After receiving a citation for wearing Google Glass while driving, California resident Cecilia Abadie took to her Google+ profile to debate the merits of the ticket and whether the law is contradictory. It's a discussion worth having.
Right now, the laws regulating the use of consumer technology while driving are pretty murky, and seem to be open to interpretation. As I covered last month, one Georgia state police officer who has issued more than 800 tickets already this year revealed that the law forbids the use of a "communications" device while driving, meaning police are supposed to ticket drivers for using apps like Google Maps or Apple Maps on a smartphone. However, GPS-only devices like those made by TomTom or Garmin are perfectly legal to use behind the wheel, even though they are just as, if not more, distracting to the driver.
In the comments section of her Google+ post, Abadie and others determined that the law she is charged with violating is meant to prevent the use of screens for video playback that can distract the driver. Glass can be used to watch video, and therefore poses a constant threat to the violation of this law.
One conflict brought up in the comments was that, if Glass is illegal to use while driving, then any device that can be mounted to a car's windshield, like a GPS device, must be as well. People have been mounting GPS devices for years, and vendors have legally sold the mounts for nearly as long as they've sold GPS devices.
But, as it turns out, GPS windshield mounts are actually illegal in most states. A 2012 post on the POI Factory blog combed through state laws on the matter, finding that most states do not allow drivers to mount devices to the windshield, and many of the states that do allow it have restrictions on the location of the mount. In the map below, courtesy of USA Today, red states do not allow GPS devices to be mounted on windshields, green states do, and yellow states allow them with restrictions.
In California, the law, which can be read here, includes this statement:
(2) A person shall not drive any motor vehicle with any object or material placed, displayed, installed, affixed, or applied in or upon the vehicle that obstructs or reduces the driver’s clear view through the windshield or side windows.
The key phrase here is "in or upon the vehicle." Because the Glass device was placed in the vehicle, as it was on the driver's head, it may be in violation of the law.
This is where the debate will begin. The law forbids "any object or material...that obstructs or reduces the driver's clear view through the windshield or side windows." The question here is whether Glass actually obstructs a driver's vision. In this demo of Glass for navigation shot (perhaps illegally) by Phandroid, GPS navigation commands only appear when needed, and even when they do they are somewhat transparent. You could make the argument that Glass video playback is designed to make sure the driver can still see the road, and is a preferrable alternative to the wide-reach texting issue plaguing roads today.
However, the simple fact that Glass projects text, images and video could be enough to justify the law. That fear has already prompted authorities in the UK and some U.S. states to seek a ban on Glass behind the wheel.
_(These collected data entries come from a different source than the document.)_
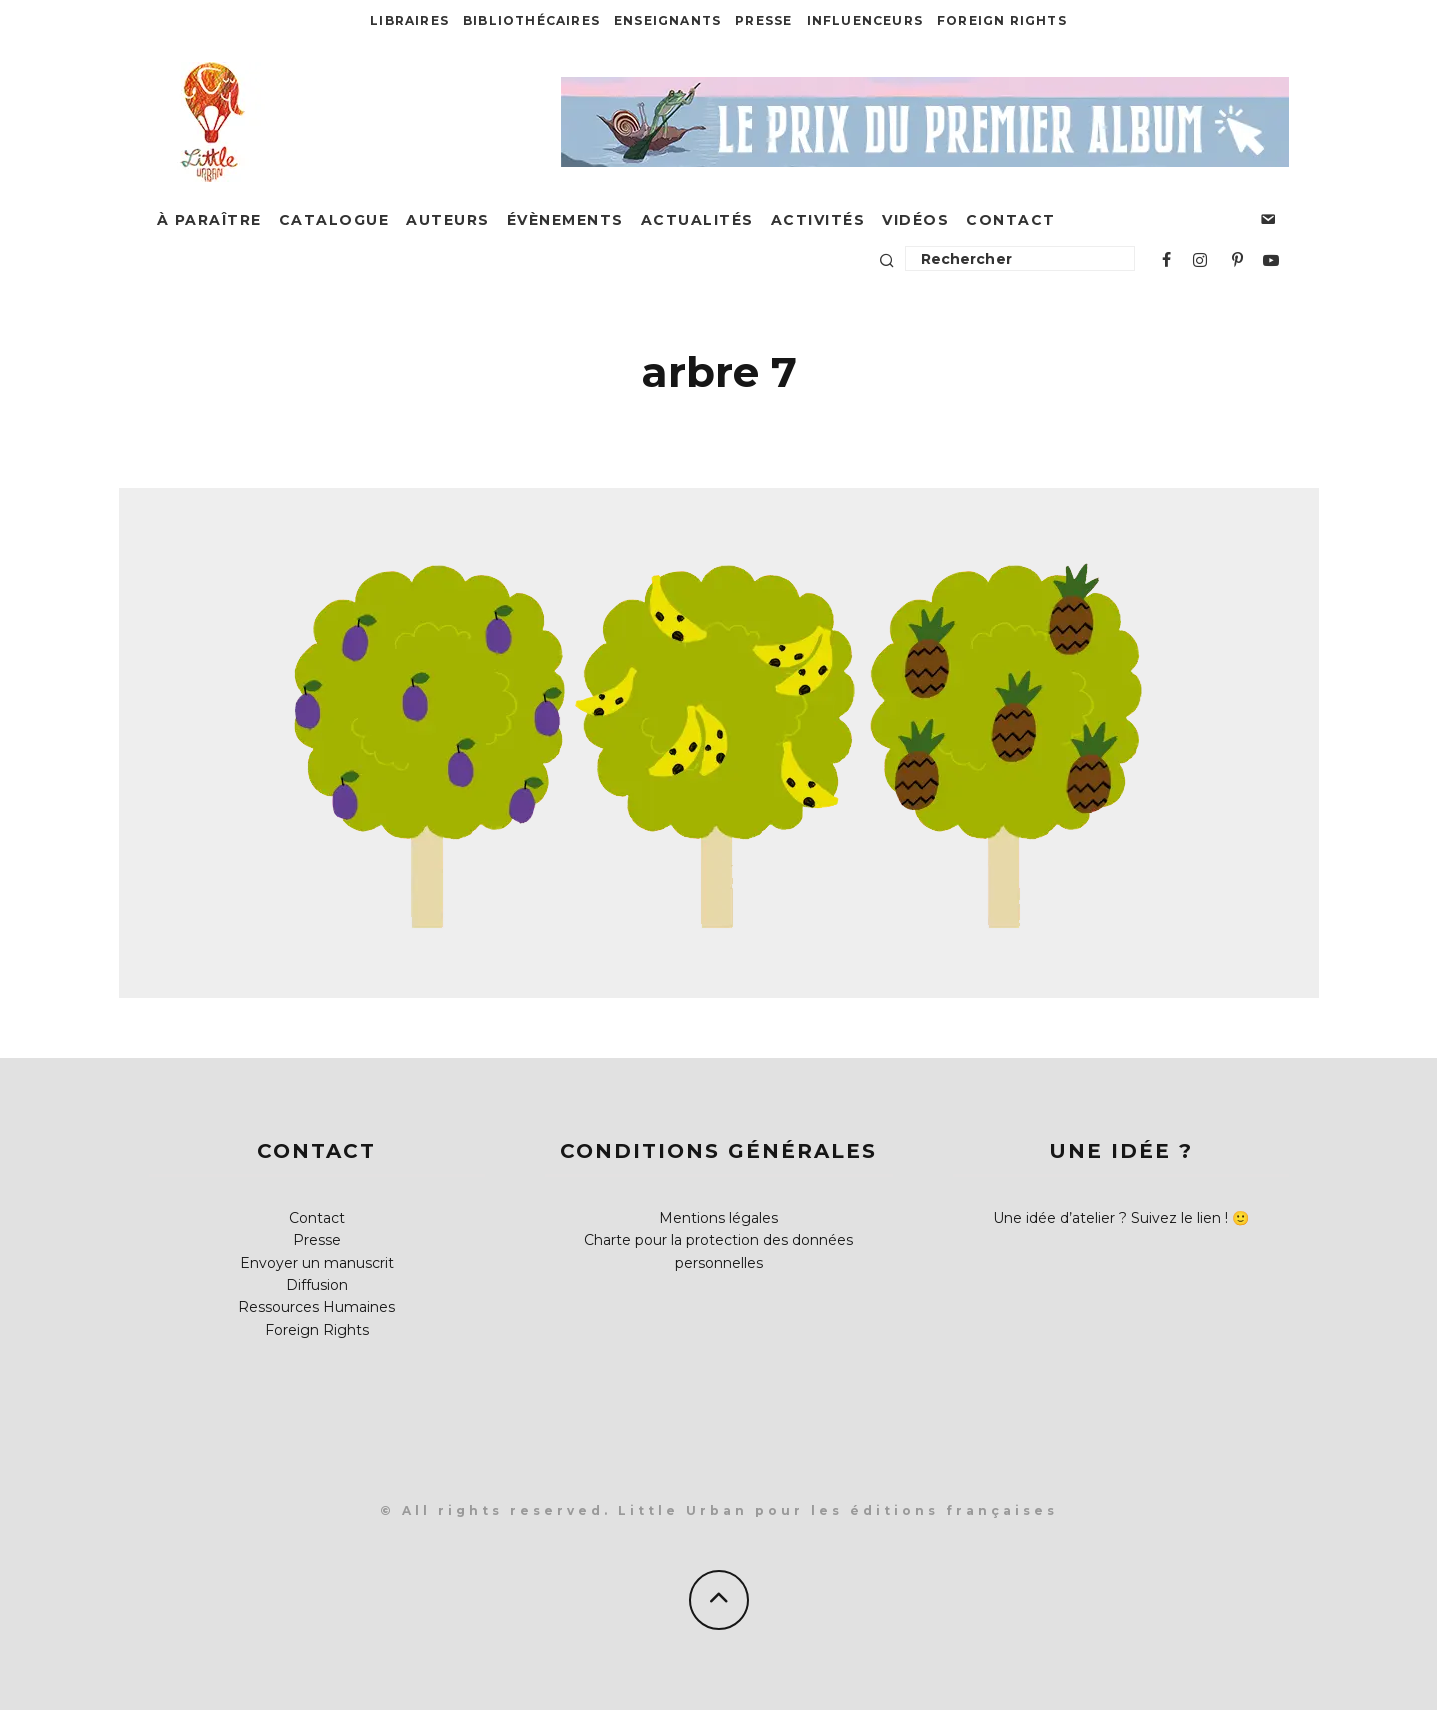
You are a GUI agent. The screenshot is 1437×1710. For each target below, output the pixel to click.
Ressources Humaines (316, 1307)
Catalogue (334, 220)
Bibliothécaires (531, 20)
Unfortunately, it looks like lawmakers are moving faster than the research, although there are those who are trying to study the safety effects of Glass while driving. After driving more than 1,500 miles while wearing the device, Glass Explorer Chris Barrett told Venture Beat in August that he thinks Glass could save lives if used in a wide capacity. Separately, Wichita State University professor and expert on driving distractions Jibo He announced in July that he was embarking on a study to gauge the impact of Glass on driving. At the time, he said results of the study will not be ready until November. Network World has reached out to him for comment, and will update this post if he responds.
Quite simply, whether Glass should be banned from use behind the wheel of the car depends entirely on what the research shows. As the New York Times has pointed out, the simple assumption is that Glass will prevent drivers from looking at their phones, and will subsequently drive more safely. But that doesn't account for any new distractions Glass may pose.
An interesting aspect of this research will be a comparison between Glass and the technology that manufacturers are putting in new cars today. Car ads of late sound more and more like consumer tech ads, touting hands-free and Bluetooth integration with smartphones alongside increasingly large touchscreen dashboard displays. This is the auto industry's attempt at resolving the texting-and-driving issue while simultaneously boosting sales. If Glass is safer, the ban on Glass behind the wheel may become a lot more important to the auto industry.